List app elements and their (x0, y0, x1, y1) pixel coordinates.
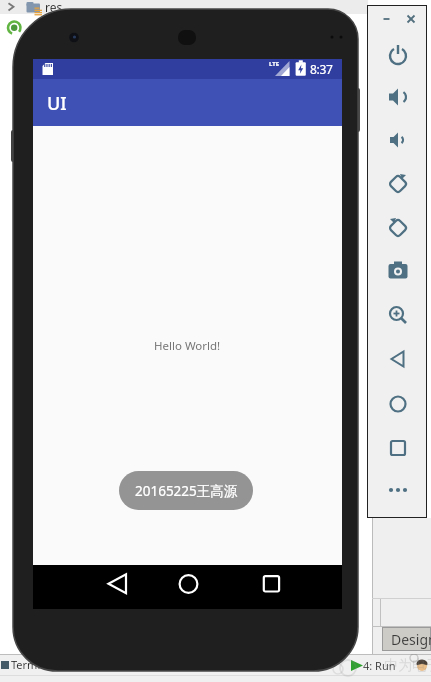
staticText: Termin (11, 657, 48, 672)
button[interactable] (384, 476, 412, 504)
staticText: 20165225王高源 (135, 482, 238, 500)
button[interactable] (250, 569, 292, 599)
button[interactable] (384, 170, 412, 198)
staticText: Hello World! (154, 338, 221, 354)
button[interactable] (382, 627, 431, 651)
button[interactable] (384, 42, 412, 70)
button[interactable] (384, 257, 412, 285)
staticText: LTE (269, 60, 280, 68)
button[interactable] (384, 345, 412, 373)
button[interactable] (167, 569, 209, 599)
staticText: res (45, 0, 63, 15)
button[interactable] (384, 214, 412, 242)
button[interactable] (384, 390, 412, 418)
button[interactable]: 20165225王高源 (119, 471, 253, 510)
staticText: 8:37 (310, 61, 333, 77)
staticText: UI (47, 91, 67, 116)
staticText: 4: Run (363, 658, 396, 673)
button[interactable] (96, 569, 138, 599)
button[interactable] (384, 126, 412, 154)
staticText: 中为电子 (384, 657, 431, 675)
button[interactable] (384, 83, 412, 111)
staticText: Design (391, 630, 431, 649)
button[interactable] (384, 434, 412, 462)
button[interactable] (384, 301, 412, 329)
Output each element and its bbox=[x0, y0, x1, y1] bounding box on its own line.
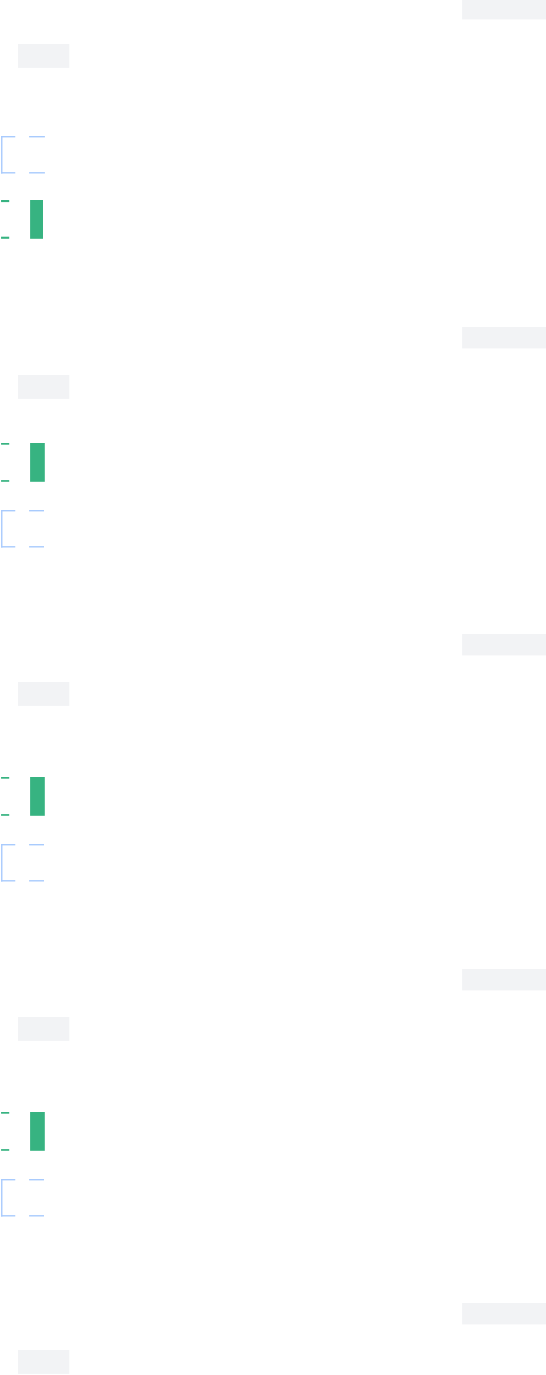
button[interactable]: Secondary action bbox=[0, 136, 46, 174]
button[interactable]: Primary action bbox=[0, 777, 46, 817]
button[interactable]: Secondary action bbox=[0, 510, 46, 548]
button[interactable]: Primary action bbox=[0, 443, 46, 483]
button[interactable]: Secondary action bbox=[0, 1179, 46, 1217]
button[interactable]: Secondary action bbox=[0, 844, 46, 882]
button[interactable]: Primary action bbox=[0, 200, 46, 240]
button[interactable]: Primary action bbox=[0, 1112, 46, 1152]
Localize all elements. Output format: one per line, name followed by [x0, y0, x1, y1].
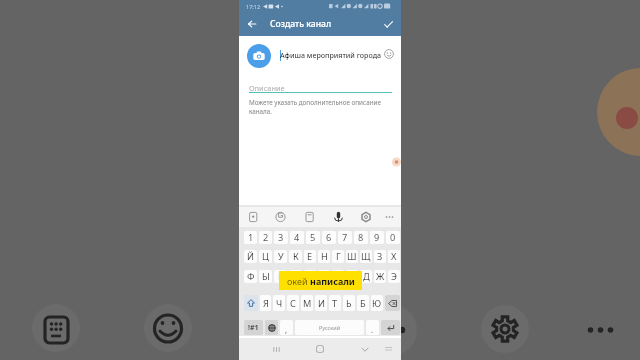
button[interactable]: Back	[239, 12, 265, 36]
button[interactable]: З	[374, 250, 386, 263]
button[interactable]: 4	[290, 231, 304, 244]
staticText: Ш	[347, 250, 357, 263]
button[interactable]: Л	[346, 270, 358, 283]
staticText: .	[371, 324, 374, 335]
button[interactable]: Recents	[270, 343, 282, 355]
button[interactable]: Б	[357, 295, 369, 311]
button[interactable]: Щ	[360, 250, 372, 263]
staticText: Русский	[319, 324, 341, 331]
button[interactable]: 8	[354, 231, 368, 244]
staticText: Р	[321, 270, 327, 283]
button[interactable]: Х	[388, 250, 400, 263]
staticText: Щ	[361, 250, 371, 263]
button[interactable]: У	[274, 250, 287, 263]
staticText: В	[278, 270, 284, 283]
button[interactable]: Ш	[346, 250, 358, 263]
button[interactable]: К	[289, 250, 302, 263]
staticText: Ф	[247, 270, 255, 283]
button[interactable]: .	[366, 320, 379, 335]
button[interactable]: Й	[244, 250, 257, 263]
staticText: ,	[285, 324, 288, 335]
button[interactable]: С	[287, 295, 299, 311]
staticText: Х	[391, 250, 397, 263]
staticText: Д	[363, 270, 370, 283]
button[interactable]: Ч	[273, 295, 285, 311]
button[interactable]: 2	[259, 231, 272, 244]
staticText: А	[293, 270, 299, 283]
button[interactable]: Done	[375, 12, 401, 36]
button[interactable]: 0	[386, 231, 400, 244]
staticText: Н	[321, 250, 328, 263]
staticText: 2	[263, 231, 269, 244]
staticText: Ь	[346, 297, 352, 310]
button[interactable]: Н	[318, 250, 330, 263]
staticText: 5	[310, 231, 316, 244]
staticText: О	[335, 270, 342, 283]
button[interactable]: М	[301, 295, 313, 311]
button[interactable]: Ю	[371, 295, 383, 311]
staticText: Й	[247, 250, 254, 263]
staticText: 8	[358, 231, 364, 244]
button[interactable]: Русский	[295, 320, 364, 335]
staticText: 1	[248, 231, 254, 244]
button[interactable]: Ы	[259, 270, 272, 283]
button[interactable]: Shift	[244, 295, 258, 311]
staticText: окей	[287, 275, 310, 287]
button[interactable]: Г	[332, 250, 344, 263]
staticText: Описание	[249, 83, 285, 93]
staticText: Ю	[372, 297, 382, 310]
button[interactable]: Set channel photo	[247, 44, 271, 68]
button[interactable]: А	[289, 270, 302, 283]
button[interactable]: 5	[306, 231, 320, 244]
staticText: Б	[360, 297, 366, 310]
staticText: 0	[390, 231, 396, 244]
button[interactable]: Ф	[244, 270, 257, 283]
staticText: Е	[307, 250, 313, 263]
button[interactable]: Hide keyboard	[359, 343, 371, 355]
button[interactable]: 6	[322, 231, 336, 244]
button[interactable]: !#1	[244, 320, 263, 335]
button[interactable]: Р	[318, 270, 330, 283]
button[interactable]: Backspace	[385, 295, 400, 311]
button[interactable]: О	[332, 270, 344, 283]
button[interactable]: И	[315, 295, 327, 311]
button[interactable]: Ц	[259, 250, 272, 263]
button[interactable]: Change keyboard language	[265, 320, 278, 335]
button[interactable]: Enter	[381, 320, 400, 335]
button[interactable]: В	[274, 270, 287, 283]
staticText: Г	[336, 250, 341, 263]
staticText: К	[293, 250, 299, 263]
button[interactable]: Я	[260, 295, 271, 311]
staticText: И	[318, 297, 325, 310]
button[interactable]: ,	[280, 320, 293, 335]
staticText: !#1	[248, 323, 259, 333]
button[interactable]: 7	[338, 231, 352, 244]
staticText: З	[377, 250, 383, 263]
staticText: Ч	[276, 297, 283, 310]
button[interactable]: 9	[370, 231, 384, 244]
button[interactable]: Д	[360, 270, 372, 283]
button[interactable]: Emoji	[381, 46, 397, 62]
staticText: Л	[349, 270, 356, 283]
button[interactable]: окей	[279, 271, 362, 290]
staticText: У	[278, 250, 284, 263]
staticText: С	[290, 297, 296, 310]
button[interactable]: Т	[329, 295, 341, 311]
button[interactable]: Home	[313, 342, 327, 356]
staticText: 4	[294, 231, 300, 244]
button[interactable]: Ь	[343, 295, 355, 311]
button[interactable]: П	[304, 270, 316, 283]
staticText: 7	[342, 231, 348, 244]
staticText: Я	[263, 297, 269, 310]
staticText: Ж	[376, 270, 385, 283]
button[interactable]: 3	[274, 231, 288, 244]
button[interactable]: Ж	[374, 270, 386, 283]
button[interactable]: Э	[388, 270, 400, 283]
button[interactable]: 1	[244, 231, 257, 244]
staticText: Афиша мероприятий города	[280, 50, 382, 60]
staticText: Можете указать дополнительное описание к…	[249, 98, 381, 116]
staticText: Т	[332, 297, 338, 310]
staticText: Ц	[262, 250, 269, 263]
staticText: 3	[278, 231, 284, 244]
button[interactable]: Е	[304, 250, 316, 263]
◇ ◇ ◇
■ **WHAT IS REQUIRED**
Copy out each line carrying the string "Primary" from the data.

■ **ANSWER TO THIS EXERCISE**
button[interactable]: Primary action bbox=[0, 777, 46, 817]
button[interactable]: Primary action bbox=[0, 443, 46, 483]
button[interactable]: Primary action bbox=[0, 200, 46, 240]
button[interactable]: Primary action bbox=[0, 1112, 46, 1152]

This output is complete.